TASK DIRECTIONS:
Down to the last line below, write out every line exactly, starting with the one that contains "Las fotografías y" and leaving out the pictures.

RECORDS SHOWN:
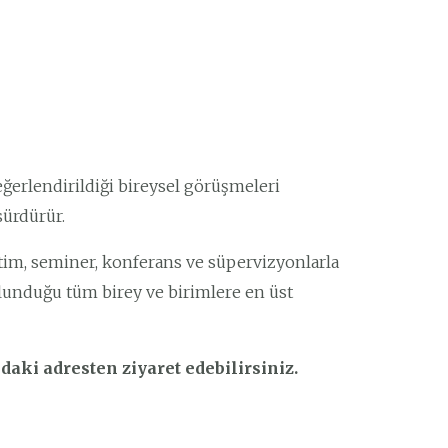
ğerlendirildiği bireysel görüşmeleri
 sürdürür.
itim, seminer, konferans ve süpervizyonlarla
ulunduğu tüm birey ve birimlere en üst
daki adresten ziyaret edebilirsiniz.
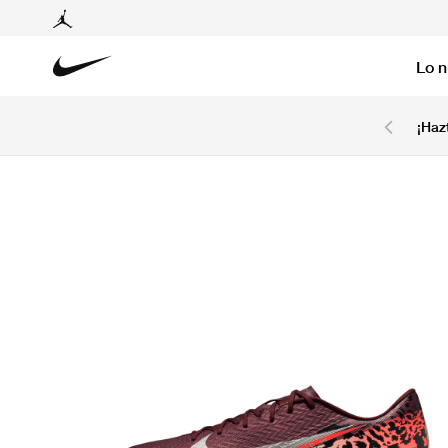
Lo 
6 cuotas sin intereses con tarjetas BCP y BBVA.
¡Haz
Ver T&C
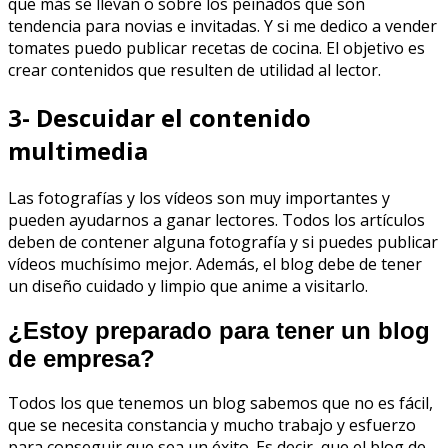
que más se llevan o sobre los peinados que son
tendencia para novias e invitadas. Y si me dedico a vender
tomates puedo publicar recetas de cocina. El objetivo es
crear contenidos que resulten de utilidad al lector.
3- Descuidar el contenido
multimedia
Las fotografías y los vídeos son muy importantes y
pueden ayudarnos a ganar lectores. Todos los artículos
deben de contener alguna fotografía y si puedes publicar
vídeos muchísimo mejor. Además, el blog debe de tener
un diseño cuidado y limpio que anime a visitarlo.
¿Estoy preparado para tener un blog
de empresa?
Todos los que tenemos un blog sabemos que no es fácil,
que se necesita constancia y mucho trabajo y esfuerzo
para conseguir que sea un éxito. Es decir, que el blog de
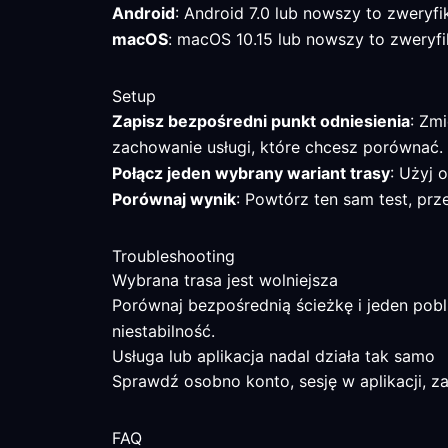
Android
: Android 7.0 lub nowszy to zweryf
macOS
: macOS 10.15 lub nowszy to zweryfi
Setup
Zapisz bezpośredni punkt odniesienia
: Zm
zachowanie usługi, które chcesz porównać.
Połącz jeden wybrany wariant trasy
: Użyj 
Porównaj wynik
: Powtórz ten sam test, prz
Troubleshooting
Wybrana trasa jest wolniejsza
Porównaj bezpośrednią ścieżkę i jeden pobli
niestabilność.
Usługa lub aplikacja nadal działa tak samo
Sprawdź osobno konto, sesję w aplikacji, za
FAQ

PROBLEM SOLUTION:
Las fotografías y los vídeos son muy importantes y
pueden ayudarnos a ganar lectores. Todos los artículos
deben de contener alguna fotografía y si puedes publicar
vídeos muchísimo mejor. Además, el blog debe de tener
un diseño cuidado y limpio que anime a visitarlo.
¿Estoy preparado para tener un blog
de empresa?
Todos los que tenemos un blog sabemos que no es fácil,
que se necesita constancia y mucho trabajo y esfuerzo
para conseguir que sea un éxito. Es decir, que el blog de
Android
: Android 7.0 lub nowszy to zweryf
macOS
: macOS 10.15 lub nowszy to zweryfi
Setup
Zapisz bezpośredni punkt odniesienia
: Zm
zachowanie usługi, które chcesz porównać.
Połącz jeden wybrany wariant trasy
: Użyj 
Porównaj wynik
: Powtórz ten sam test, prz
Troubleshooting
Wybrana trasa jest wolniejsza
Porównaj bezpośrednią ścieżkę i jeden pobli
niestabilność.
Usługa lub aplikacja nadal działa tak samo
Sprawdź osobno konto, sesję w aplikacji, za
FAQ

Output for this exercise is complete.